Are you worried about dealing with headache-inducing tenants? Well, lucky for you this week’s Insight Article may help with just that! I’ll explain how to lay down the groundwork in order to avoid these sticky situations before they even happen.

There are many, many, many, many, many (multiplied by infinity) horror stories that have happened in the past that I won’t be writing in detail about because every single situation is going to be fairly different. It’s almost impossible to predict and foresee what will and what could go wrong. When you’re dealing with housing issues, neither the tenant nor the landlord enjoys the process and it always ends up getting emotional to a certain degree. However, always keep in mind that these headache-inducing situations happen only far and few in between, and even though it’s a pain to deal with, these issues are totally worth it at the end of the day because the reward is very substantial (in other words, your tenant is paying down your property!).
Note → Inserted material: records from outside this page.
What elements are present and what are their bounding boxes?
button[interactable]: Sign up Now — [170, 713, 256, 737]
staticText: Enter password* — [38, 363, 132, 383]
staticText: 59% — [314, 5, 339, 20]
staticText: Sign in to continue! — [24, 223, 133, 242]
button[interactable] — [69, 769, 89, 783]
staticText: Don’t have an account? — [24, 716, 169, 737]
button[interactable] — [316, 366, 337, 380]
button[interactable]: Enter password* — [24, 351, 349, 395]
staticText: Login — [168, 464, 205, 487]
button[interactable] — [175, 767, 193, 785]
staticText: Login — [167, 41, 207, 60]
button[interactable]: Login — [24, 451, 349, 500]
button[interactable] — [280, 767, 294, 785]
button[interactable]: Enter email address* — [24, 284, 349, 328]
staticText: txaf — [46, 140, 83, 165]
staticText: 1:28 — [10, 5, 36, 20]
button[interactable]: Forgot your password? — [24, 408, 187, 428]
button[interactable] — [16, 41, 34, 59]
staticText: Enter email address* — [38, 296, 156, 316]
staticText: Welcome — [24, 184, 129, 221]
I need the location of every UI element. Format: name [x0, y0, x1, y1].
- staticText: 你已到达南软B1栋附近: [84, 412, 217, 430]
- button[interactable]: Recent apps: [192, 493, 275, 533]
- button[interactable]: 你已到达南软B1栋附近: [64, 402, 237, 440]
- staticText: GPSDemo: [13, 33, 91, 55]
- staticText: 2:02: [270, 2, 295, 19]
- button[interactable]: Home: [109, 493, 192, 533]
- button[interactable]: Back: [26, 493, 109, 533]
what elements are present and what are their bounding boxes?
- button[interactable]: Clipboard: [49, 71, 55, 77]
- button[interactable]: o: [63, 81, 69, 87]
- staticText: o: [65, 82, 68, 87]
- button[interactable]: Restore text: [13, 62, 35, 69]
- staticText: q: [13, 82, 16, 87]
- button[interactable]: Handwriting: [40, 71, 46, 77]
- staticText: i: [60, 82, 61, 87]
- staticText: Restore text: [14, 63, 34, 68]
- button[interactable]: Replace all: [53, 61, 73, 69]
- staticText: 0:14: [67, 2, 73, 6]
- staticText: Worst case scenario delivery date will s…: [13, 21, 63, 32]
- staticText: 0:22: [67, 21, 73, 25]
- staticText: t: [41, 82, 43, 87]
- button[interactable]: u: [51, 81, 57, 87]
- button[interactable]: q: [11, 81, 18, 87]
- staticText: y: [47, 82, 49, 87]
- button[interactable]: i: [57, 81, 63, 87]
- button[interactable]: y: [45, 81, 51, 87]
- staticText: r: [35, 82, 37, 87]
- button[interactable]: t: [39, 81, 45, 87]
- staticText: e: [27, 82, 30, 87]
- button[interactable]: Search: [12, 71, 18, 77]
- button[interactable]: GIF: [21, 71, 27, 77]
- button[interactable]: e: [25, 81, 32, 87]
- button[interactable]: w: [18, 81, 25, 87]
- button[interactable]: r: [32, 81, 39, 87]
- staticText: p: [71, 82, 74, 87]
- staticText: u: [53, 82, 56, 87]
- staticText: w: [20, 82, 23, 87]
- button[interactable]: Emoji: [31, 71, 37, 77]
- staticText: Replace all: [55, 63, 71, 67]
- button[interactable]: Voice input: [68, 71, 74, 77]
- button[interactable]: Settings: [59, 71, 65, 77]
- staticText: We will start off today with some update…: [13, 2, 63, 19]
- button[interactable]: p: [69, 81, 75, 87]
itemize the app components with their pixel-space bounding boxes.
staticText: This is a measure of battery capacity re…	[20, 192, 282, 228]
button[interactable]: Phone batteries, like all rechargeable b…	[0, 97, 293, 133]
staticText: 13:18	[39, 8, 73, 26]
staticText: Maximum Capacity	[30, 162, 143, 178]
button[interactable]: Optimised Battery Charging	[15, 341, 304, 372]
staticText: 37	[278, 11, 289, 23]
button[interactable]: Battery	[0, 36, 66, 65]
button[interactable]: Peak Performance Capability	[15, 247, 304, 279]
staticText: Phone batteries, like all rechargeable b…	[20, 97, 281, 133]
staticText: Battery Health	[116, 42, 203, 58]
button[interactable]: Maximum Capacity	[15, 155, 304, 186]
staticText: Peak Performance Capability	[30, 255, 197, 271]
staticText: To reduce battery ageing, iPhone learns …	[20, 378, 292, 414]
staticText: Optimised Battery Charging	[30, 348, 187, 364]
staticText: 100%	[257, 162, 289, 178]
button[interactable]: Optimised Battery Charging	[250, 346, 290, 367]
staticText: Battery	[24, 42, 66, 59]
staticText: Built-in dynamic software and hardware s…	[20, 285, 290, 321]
If you’re going to make $50,000 dollars in 1 year from your investment property, then you have to ask yourself, “Is dealing with a tenant issue that may take 5 hours of your time worth it?” Essentially, you’re asking yourself if your time is worth $10,000 per hour. I would say yes.

So here are a few insights and steps to having a winning tenant-landlord relationship:

#1 – Have the right mindset.

First and foremost, being able to handle a tenant well starts with having the right mindset. Treat your property like a 1-bedroom hotel. This is because your tenant becomes your client. You want your clients to enjoy their stay and to continue paying rent so that you can cover your mortgage payments. If the tenant calls for some repairs, then respond within 24 hours and fix it (as long as the repairs are within reason of course). The worst thing for you to do is to be an absentee landlord. Being an absentee landlord will cause to your tenant to be more reckless in your unit.

#2 – Setting the precedent with late payments.

The second thing to keep in mind is setting the precedent at the start of the lease. At the start of the lease, I always inform my tenants that if they are going to be late paying for rent (whether there is an excusable reason or not), I will always serve the N4 immediately. The N4 is the notice of late payment. The reason why you want to do this upfront (i.e., on the very first day of being late for the rental payment) is that the N4 must be served 14 days before the next steps can be taken for eviction. The longer you hold out on serving that N4, the more problems you may have in the future, especially if the tenant has more issues than just not being able to make their rental payments. Furthermore, the upfront N4 sets the precedent that you will not tolerate any late payments. Remember, every late or missed payment is a mortgage payment coming out of your own personal pocket!

#3 – Do regular inspections and check up on your property.

The third thing is to always do an inspection every 6 months. You are legally allowed to do an inspection as long as you give 24-hour notice. I usually do this during the summer months and a few weeks before Christmas. Letting the tenant know that you will inspect the unit every 6 months will make them take care of the property better. Furthermore, it lets you check in on them every 6 months to make sure no major damages have been made. Remember, you’ve made a major financial investment in this property, so showing up once every 6 months for inspection should be the easy part.

#4 – Be NICE!

The final thing that I’d like to add is that during my Christmas inspection visits, I usually bring a small gift. Either a bottle of wine or a Starbucks gift card as a token of my appreciation. As much as I like to run my properties like a business, I don’t like to come off cold to people who are helping me pay off the mortgage on my investment property. For that, I am grateful and appreciative of them.

The Wrap – So if you follow those 4 steps, you’ll likely avoid a lot of the tenant issues that other people may have. I find that being a good landlord is like walking a fine line between running the property like a business and being nice enough but not a pushover at the same time. I hope that helps to set some ground rules for your next tenant-landlord relationship. Trust me, it’ll be a lot easier to handle tenants following those steps above.